We also received a beautifully designed resume by an applicant with no relevant work experience and who described her own Dutch proficiency as “survival level.” But you could really tell by the way she designed her resume that she took the time to make something beautiful, which meant she took our task seriously.

During the interview process, we made both applicants perform tasks that were going to be part of their daily responsibilities. They both performed them well, but she did it with more gusto. When we asked them how they liked the assignment, our more qualified applicant looked professional but reserved.

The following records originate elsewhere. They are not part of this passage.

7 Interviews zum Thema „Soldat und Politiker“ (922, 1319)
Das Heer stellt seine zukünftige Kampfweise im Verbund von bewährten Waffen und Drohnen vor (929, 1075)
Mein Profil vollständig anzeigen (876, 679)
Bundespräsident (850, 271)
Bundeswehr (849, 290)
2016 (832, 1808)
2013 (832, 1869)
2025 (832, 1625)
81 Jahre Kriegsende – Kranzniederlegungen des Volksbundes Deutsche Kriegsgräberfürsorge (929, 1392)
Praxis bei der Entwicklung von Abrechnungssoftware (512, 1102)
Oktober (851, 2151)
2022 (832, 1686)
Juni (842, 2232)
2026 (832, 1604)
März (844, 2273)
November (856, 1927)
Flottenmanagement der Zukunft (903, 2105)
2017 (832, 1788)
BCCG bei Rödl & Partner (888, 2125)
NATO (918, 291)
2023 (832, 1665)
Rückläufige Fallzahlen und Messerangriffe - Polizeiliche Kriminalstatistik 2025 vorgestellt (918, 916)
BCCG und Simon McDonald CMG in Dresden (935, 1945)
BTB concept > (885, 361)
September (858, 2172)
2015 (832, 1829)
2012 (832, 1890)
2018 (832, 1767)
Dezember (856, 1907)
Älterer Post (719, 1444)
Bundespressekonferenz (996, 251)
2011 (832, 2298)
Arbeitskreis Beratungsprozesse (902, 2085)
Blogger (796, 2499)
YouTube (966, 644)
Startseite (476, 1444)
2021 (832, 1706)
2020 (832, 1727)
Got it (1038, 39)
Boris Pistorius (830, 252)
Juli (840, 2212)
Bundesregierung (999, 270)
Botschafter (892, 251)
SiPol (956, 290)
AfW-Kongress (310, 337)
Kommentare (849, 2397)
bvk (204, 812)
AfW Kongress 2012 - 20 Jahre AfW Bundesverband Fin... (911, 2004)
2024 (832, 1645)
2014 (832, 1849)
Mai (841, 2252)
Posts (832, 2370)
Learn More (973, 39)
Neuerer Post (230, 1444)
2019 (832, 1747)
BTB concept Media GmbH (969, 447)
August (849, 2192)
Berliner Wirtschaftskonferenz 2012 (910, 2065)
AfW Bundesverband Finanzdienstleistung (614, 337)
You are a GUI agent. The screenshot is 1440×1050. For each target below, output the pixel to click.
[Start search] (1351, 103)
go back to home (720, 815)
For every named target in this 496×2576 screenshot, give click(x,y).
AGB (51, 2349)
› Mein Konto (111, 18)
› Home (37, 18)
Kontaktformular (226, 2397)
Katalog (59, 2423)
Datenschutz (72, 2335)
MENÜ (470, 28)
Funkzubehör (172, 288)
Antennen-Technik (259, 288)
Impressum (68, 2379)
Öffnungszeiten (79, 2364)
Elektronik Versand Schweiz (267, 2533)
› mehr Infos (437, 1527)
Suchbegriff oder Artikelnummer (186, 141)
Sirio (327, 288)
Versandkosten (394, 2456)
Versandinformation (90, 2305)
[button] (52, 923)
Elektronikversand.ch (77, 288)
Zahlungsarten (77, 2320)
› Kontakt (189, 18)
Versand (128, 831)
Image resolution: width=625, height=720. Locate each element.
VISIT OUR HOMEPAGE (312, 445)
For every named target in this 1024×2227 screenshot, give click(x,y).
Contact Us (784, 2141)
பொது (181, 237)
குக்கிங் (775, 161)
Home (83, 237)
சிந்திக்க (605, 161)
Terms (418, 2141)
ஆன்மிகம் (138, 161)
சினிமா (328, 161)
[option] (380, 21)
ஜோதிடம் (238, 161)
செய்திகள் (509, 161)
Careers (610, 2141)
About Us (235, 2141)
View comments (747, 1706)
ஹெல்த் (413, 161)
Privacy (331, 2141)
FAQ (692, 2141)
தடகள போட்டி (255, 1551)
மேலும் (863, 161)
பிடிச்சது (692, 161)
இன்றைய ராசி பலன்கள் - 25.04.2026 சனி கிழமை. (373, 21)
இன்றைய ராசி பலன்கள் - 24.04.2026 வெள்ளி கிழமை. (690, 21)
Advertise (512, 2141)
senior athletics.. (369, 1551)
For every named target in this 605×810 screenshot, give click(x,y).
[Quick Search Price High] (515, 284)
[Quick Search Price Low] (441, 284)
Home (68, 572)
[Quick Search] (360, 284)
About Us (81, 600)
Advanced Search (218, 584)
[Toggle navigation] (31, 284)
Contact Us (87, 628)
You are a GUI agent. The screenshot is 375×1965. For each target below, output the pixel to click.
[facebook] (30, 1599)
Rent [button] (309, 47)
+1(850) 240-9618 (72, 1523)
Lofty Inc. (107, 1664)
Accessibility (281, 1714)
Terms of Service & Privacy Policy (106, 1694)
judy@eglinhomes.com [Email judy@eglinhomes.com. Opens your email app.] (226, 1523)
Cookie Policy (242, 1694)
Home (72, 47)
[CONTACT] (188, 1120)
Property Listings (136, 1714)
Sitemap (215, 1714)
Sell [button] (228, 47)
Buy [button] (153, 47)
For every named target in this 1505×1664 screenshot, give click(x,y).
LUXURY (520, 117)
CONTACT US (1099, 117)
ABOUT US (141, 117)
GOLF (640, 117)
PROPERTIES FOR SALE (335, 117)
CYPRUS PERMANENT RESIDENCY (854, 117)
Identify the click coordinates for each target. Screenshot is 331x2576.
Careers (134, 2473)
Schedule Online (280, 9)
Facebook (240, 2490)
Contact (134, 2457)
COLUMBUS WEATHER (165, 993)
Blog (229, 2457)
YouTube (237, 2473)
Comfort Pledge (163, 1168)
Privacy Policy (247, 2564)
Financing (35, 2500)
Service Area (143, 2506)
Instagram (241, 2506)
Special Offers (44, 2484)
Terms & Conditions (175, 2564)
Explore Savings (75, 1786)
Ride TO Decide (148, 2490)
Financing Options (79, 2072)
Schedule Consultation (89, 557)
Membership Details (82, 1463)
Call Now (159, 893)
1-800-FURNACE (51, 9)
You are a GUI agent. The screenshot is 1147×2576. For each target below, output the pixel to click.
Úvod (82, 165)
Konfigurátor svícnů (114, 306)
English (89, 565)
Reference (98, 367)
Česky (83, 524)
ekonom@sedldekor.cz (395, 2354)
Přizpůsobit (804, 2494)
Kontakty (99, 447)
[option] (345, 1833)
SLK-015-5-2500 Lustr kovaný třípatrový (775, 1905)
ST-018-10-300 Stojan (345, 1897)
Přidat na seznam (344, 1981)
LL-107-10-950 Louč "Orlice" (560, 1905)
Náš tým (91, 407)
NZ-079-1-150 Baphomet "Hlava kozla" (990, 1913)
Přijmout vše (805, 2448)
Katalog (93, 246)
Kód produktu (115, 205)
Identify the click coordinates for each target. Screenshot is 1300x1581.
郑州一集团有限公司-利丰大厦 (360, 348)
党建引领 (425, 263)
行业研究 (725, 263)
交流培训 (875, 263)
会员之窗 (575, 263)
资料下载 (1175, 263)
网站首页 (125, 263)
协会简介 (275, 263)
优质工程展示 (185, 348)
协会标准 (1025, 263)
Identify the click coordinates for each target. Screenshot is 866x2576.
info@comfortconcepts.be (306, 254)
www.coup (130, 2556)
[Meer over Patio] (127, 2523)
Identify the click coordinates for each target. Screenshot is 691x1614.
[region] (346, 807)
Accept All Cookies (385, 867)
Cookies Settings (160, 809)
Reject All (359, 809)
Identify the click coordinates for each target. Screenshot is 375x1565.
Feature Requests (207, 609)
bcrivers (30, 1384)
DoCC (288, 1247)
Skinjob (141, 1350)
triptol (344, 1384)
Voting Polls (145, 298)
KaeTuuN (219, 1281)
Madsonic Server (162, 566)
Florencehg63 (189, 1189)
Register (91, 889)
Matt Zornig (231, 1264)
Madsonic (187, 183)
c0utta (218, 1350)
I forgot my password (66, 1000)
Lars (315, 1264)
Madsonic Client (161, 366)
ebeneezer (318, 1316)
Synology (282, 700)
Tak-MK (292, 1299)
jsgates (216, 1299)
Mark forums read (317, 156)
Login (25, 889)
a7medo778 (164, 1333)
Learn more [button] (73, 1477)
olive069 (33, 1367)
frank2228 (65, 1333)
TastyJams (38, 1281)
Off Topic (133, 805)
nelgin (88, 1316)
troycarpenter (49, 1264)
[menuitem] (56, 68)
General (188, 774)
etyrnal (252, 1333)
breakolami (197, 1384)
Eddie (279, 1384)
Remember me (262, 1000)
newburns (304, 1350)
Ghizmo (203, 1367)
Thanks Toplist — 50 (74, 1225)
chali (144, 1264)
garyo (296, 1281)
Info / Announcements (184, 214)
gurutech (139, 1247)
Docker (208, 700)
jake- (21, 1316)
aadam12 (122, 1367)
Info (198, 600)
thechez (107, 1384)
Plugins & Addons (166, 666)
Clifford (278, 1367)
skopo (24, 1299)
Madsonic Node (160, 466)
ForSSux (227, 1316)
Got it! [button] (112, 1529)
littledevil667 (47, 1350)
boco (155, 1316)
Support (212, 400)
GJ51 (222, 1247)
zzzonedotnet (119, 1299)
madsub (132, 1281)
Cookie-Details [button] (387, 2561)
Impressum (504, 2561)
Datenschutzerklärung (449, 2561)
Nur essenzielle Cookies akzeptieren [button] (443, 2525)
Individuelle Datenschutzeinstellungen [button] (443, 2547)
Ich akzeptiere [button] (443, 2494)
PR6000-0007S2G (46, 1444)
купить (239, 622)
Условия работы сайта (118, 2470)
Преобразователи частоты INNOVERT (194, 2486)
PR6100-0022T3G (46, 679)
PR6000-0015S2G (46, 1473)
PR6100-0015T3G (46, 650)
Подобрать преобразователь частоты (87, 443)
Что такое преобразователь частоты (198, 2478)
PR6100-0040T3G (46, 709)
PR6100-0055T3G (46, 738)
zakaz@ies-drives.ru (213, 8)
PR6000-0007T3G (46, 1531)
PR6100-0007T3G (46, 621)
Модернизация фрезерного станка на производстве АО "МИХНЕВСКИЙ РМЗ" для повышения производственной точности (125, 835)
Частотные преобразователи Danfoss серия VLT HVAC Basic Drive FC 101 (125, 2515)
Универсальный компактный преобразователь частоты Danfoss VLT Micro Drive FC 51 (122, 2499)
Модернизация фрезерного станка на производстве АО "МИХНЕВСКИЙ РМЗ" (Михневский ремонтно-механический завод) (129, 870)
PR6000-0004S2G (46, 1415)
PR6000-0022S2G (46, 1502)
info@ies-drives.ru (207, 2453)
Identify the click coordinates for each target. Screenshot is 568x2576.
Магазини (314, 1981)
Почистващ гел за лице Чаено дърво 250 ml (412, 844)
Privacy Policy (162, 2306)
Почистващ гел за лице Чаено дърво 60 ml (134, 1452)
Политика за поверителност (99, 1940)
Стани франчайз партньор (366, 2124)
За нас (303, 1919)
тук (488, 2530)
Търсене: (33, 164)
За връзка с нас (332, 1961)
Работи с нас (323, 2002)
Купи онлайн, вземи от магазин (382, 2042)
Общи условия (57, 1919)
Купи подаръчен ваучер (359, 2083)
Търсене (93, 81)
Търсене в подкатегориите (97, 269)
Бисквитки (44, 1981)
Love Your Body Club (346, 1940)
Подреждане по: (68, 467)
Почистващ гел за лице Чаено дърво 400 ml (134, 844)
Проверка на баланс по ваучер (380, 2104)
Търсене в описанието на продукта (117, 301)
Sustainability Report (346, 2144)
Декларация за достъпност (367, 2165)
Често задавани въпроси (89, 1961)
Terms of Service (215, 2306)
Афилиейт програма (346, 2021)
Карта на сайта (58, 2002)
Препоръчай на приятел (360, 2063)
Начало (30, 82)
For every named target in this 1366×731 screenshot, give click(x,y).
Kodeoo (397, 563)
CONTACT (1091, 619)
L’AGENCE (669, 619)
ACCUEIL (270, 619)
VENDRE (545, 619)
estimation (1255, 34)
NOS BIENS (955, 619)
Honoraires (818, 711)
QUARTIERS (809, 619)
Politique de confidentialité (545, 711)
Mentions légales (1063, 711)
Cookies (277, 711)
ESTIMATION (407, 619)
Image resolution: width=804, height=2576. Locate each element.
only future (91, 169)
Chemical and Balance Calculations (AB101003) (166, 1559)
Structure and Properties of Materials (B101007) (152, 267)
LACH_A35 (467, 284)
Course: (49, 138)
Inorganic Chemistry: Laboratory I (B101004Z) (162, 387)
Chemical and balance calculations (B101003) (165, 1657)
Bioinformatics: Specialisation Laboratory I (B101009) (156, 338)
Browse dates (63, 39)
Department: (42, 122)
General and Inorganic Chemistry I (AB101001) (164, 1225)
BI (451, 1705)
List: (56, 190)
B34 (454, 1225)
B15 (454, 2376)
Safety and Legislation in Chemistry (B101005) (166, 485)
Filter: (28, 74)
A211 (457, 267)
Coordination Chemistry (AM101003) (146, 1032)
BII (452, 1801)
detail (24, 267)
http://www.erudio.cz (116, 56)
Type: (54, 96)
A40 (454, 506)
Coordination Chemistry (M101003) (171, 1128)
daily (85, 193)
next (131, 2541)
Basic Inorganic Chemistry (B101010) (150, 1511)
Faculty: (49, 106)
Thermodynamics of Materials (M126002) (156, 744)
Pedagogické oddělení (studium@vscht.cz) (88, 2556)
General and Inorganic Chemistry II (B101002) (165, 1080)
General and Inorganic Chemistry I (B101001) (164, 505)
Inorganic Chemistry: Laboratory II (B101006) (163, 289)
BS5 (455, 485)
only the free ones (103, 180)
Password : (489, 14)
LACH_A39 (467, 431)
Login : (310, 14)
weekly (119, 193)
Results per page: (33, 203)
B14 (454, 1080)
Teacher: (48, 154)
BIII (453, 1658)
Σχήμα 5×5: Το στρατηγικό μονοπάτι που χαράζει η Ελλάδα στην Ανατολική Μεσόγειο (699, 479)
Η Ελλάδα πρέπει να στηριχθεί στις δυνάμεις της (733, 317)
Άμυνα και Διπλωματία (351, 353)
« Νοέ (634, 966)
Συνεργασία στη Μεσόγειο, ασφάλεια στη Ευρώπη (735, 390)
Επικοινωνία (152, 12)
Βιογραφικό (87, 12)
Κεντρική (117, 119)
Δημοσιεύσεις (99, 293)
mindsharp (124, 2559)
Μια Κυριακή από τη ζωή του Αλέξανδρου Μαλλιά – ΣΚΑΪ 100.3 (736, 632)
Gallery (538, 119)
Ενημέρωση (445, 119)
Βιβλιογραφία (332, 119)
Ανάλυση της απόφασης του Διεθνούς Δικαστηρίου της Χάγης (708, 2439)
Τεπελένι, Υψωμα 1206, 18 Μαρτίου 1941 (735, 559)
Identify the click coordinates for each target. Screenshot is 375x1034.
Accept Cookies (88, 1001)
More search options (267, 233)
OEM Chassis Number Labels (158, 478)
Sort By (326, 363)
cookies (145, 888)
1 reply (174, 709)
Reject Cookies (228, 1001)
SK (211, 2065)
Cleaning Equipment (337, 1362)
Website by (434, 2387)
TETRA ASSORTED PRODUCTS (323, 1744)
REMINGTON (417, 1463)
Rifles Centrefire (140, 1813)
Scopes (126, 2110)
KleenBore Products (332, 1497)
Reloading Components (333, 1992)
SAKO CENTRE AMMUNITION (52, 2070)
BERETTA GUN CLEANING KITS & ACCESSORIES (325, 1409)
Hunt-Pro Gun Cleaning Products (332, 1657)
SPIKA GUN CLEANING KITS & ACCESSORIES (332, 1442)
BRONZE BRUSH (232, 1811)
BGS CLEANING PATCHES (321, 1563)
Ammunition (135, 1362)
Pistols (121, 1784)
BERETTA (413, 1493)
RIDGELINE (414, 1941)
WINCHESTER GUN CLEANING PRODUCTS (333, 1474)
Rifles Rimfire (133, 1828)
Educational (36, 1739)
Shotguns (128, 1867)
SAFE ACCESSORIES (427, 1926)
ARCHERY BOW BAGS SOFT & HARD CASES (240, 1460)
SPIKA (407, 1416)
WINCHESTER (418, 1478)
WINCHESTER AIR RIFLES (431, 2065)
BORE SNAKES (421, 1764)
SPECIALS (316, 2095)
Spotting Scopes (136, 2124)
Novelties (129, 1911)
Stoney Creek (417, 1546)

Some decision makers weren’t convinced that she was the right fit for the company simply because she didn’t fit the profile that we drafted from an abstract vision of what we wanted. One of them claimed we had only asked them to do simple tasks. What if one of her job duties was less enjoyable for her? He inquired if she had ever done anything in her other job that she didn’t like. The applicant, who had previously worked for a movie theatre, responded that she often had to scrape chewing gum off the bottom of chairs and clean up vomit.

We strongly believed she would make a fine candidate if she could get her Dutch to a professional level so we gave her a provisional position with the possibility of a fixed position if she became fluent in Dutch in a year’s time. Not only did she reach our required level of Dutch in six months, but she exceeded our expectations for the job as well.

Our hire ended up being the best addition to our team because she had the right mindset for the position. Someone with a higher level of experience might have needed less of an adjustment, but there is no substitute for drive.